In the formula above, TV is trading value, P is share price, S is number of shares traded (volume), n is number of trades in a day. The formula essentially represents the weighting of each component in the index (its share price multiplied by its trading volume for dollars traded in each stock daily) as a part of the total dollar amount of shares traded in the index, calculated within a given time factor.

Simply put, trading value measures all of the actual transactions taking place in the market, therefore giving the most accurate representation of the market and, consequently, its liquidity.

When we look at the evolution of index weighting methodologies, moving from price to market cap to freefloat- adjustments, it is clear that liquidity has been the primary concern for investors. The idea of using trading value to weight components in an index is the ultimate answer to investors' pursuit of the critical liquidity factor.

The New Era Of Index Weighting

Index weighting is clearly an important factor in constructing indexes. The right weighting system makes indexes more realistic as benchmarks, and more easily "investable" for even the largest investor. Investors and index publishers alike have not paid much attention to index weighting in the past. Fortunately, things have changed, and index weighting is now a topic of discussion among investors and index publishers, which we believe will lead to better methodologies.

Our preliminary study indicates that the market-cap weighting difference between the largest stock and smallest stock can be as big as 1,000 times in the S&P 500 Index, which means that the smallest stocks have an insignificant impact on the index.
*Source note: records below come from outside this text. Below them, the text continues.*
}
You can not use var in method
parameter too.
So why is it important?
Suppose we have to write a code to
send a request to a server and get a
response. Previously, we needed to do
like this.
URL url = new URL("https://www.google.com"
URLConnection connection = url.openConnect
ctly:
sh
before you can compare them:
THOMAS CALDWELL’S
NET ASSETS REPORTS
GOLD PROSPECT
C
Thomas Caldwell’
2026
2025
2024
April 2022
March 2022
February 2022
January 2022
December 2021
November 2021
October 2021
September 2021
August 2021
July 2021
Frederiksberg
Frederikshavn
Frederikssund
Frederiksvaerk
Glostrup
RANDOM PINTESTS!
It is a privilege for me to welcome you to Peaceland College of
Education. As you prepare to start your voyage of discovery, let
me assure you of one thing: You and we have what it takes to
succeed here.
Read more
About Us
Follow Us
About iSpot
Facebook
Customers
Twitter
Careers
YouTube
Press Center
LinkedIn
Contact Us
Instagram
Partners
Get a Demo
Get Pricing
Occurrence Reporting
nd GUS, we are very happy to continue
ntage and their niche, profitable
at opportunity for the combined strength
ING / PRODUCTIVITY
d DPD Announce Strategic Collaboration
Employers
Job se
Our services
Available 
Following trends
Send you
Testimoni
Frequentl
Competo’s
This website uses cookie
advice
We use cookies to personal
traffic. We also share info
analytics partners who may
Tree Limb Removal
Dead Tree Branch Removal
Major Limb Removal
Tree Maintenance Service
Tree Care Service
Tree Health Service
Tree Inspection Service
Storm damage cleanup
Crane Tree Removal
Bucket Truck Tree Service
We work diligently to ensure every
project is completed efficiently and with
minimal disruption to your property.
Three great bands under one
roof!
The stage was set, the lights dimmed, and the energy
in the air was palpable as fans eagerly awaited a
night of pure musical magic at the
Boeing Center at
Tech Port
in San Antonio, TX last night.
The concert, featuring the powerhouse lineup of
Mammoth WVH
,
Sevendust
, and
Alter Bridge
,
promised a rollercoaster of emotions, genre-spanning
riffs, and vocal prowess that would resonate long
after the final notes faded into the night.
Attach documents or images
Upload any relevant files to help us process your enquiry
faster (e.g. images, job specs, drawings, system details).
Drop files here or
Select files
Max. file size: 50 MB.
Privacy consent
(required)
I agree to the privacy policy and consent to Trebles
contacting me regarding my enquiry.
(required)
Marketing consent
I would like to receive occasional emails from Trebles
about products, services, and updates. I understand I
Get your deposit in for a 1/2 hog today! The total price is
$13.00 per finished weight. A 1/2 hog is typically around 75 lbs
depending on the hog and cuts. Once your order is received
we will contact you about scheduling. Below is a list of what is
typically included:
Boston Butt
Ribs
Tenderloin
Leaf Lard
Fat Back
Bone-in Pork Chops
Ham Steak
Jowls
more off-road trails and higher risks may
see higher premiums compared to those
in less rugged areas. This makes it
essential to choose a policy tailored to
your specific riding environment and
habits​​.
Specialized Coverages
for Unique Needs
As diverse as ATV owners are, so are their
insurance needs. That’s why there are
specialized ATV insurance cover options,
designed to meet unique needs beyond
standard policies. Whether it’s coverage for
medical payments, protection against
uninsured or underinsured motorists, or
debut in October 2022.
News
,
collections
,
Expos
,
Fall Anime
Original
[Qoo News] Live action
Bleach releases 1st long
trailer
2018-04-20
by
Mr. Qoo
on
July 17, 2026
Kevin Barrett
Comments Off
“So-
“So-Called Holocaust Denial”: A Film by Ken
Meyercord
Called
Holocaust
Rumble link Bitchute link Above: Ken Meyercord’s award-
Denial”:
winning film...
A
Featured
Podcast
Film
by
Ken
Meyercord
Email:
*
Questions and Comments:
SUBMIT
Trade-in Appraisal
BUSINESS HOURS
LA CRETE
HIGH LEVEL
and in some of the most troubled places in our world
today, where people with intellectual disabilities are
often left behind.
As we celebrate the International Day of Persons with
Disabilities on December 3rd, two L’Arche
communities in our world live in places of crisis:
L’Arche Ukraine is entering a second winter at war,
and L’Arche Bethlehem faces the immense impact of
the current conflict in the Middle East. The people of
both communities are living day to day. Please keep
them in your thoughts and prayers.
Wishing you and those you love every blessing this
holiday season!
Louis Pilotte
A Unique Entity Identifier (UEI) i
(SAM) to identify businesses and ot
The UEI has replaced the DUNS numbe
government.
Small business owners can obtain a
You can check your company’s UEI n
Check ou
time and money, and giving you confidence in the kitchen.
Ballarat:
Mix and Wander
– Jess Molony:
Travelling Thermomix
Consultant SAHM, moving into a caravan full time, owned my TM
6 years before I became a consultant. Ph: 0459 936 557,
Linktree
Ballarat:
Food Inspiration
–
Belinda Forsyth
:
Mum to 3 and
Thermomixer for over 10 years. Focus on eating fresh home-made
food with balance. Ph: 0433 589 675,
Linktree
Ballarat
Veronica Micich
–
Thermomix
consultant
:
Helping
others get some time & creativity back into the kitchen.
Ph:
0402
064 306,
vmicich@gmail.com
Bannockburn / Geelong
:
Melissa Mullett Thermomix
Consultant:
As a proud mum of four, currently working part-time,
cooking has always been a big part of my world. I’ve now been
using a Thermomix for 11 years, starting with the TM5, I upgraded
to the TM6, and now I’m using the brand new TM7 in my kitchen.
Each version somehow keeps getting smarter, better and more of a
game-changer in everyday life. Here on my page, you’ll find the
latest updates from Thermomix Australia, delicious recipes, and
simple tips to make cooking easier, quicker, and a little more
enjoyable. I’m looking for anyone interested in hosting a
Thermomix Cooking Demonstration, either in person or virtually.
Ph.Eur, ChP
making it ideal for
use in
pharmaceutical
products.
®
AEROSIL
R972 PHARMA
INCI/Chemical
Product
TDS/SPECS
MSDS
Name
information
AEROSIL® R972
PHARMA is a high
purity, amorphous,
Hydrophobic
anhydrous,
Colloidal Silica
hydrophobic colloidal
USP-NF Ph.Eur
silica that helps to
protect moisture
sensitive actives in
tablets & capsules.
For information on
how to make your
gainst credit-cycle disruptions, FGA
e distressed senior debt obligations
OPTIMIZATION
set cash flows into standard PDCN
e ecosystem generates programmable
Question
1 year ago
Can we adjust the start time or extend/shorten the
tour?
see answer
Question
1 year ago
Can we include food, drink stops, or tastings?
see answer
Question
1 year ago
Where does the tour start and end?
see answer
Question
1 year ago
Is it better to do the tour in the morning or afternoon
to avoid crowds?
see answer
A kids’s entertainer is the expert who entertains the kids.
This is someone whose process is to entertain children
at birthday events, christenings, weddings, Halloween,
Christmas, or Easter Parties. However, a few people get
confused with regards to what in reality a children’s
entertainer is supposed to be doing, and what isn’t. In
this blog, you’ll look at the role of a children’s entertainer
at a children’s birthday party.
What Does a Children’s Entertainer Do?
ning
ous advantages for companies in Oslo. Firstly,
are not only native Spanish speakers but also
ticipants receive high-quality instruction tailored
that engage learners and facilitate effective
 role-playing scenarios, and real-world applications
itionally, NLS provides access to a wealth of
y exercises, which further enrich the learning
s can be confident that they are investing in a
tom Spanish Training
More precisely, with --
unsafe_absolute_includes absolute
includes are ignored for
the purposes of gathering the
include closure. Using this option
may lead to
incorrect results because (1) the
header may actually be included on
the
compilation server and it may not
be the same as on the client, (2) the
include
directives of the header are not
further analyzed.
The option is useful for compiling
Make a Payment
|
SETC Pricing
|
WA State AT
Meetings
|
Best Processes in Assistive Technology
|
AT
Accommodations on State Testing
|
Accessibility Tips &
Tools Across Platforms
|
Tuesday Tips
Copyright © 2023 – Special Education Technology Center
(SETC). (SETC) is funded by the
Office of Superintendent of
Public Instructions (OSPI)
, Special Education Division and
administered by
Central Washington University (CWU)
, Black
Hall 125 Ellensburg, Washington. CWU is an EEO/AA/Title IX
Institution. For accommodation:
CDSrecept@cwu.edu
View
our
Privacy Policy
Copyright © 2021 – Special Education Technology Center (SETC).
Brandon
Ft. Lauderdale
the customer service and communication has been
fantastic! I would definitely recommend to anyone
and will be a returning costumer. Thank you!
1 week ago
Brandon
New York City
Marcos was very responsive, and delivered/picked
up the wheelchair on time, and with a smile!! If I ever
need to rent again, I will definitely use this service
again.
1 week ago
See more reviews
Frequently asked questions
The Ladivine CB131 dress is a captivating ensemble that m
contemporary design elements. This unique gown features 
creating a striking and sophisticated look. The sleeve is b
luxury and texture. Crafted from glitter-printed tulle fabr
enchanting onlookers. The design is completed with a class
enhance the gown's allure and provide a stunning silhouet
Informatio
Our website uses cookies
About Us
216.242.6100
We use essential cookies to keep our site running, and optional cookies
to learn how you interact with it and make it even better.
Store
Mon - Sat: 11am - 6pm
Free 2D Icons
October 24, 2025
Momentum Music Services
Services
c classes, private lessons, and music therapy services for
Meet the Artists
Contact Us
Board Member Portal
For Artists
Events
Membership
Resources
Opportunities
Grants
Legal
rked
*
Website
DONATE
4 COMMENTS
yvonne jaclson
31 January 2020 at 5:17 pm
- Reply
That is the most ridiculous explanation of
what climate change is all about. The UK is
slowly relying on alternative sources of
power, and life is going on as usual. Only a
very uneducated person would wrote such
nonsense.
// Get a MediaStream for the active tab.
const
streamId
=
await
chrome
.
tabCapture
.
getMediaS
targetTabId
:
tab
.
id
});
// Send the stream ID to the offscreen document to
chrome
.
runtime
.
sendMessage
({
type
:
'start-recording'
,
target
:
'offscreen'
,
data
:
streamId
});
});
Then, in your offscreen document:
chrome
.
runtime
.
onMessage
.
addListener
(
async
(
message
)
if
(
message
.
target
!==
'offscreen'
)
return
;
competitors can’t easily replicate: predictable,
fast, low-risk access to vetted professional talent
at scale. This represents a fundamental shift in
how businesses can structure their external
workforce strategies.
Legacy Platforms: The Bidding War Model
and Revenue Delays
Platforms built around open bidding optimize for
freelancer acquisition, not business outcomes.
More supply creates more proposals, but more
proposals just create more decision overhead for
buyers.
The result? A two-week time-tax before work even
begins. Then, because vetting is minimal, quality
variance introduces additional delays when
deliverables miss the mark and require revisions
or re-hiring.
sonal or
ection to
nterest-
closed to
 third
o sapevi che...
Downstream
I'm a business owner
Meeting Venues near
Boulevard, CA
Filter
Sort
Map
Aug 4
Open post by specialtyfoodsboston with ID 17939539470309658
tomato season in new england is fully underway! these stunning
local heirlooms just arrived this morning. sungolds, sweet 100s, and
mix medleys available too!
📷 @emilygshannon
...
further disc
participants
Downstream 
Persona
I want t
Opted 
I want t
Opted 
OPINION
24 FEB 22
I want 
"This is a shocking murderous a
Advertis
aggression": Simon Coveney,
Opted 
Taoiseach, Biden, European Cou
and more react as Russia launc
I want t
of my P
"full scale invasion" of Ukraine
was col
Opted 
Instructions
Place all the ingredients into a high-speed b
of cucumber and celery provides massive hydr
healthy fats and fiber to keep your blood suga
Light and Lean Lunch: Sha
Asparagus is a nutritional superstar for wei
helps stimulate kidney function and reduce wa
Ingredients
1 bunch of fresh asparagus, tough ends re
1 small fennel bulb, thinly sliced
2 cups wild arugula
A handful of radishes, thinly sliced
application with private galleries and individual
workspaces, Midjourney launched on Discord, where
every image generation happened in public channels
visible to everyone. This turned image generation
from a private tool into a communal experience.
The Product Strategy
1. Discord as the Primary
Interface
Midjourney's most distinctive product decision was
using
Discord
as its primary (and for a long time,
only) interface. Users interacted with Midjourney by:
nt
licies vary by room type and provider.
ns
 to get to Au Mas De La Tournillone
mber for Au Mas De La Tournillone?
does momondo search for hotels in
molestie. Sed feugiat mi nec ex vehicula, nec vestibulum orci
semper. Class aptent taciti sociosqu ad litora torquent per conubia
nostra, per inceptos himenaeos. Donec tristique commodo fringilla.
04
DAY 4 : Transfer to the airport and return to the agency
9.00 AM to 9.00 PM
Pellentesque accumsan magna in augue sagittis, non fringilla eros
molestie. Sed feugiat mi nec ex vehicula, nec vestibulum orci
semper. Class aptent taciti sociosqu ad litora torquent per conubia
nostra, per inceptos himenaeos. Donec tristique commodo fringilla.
By using trading value to weight components, the differences in weight between top and bottom stocks in an index could be reduced substantially, with some of the more liquid, actively-trading small-cap stocks gaining more representation in the index.

Theoretically, we also expect to see better performance for trading-value weighted indexes vs. traditional floatadjusted indexes, as smaller companies generally outperform larger ones over time; when smaller stocks are assigned a larger weight in an index, their performance will contribute more to the bottom line. This could be another potential benefit of using trading values in index weighting.

While market capitalization represents the economic importance of a company, and while free-float-adjustment tries to account for liquidity, trading value measures exactly what is happening in the marketplace. We are confident that, from the investment perspective, trading value would be the ideal weighting methodology in constructing indexes.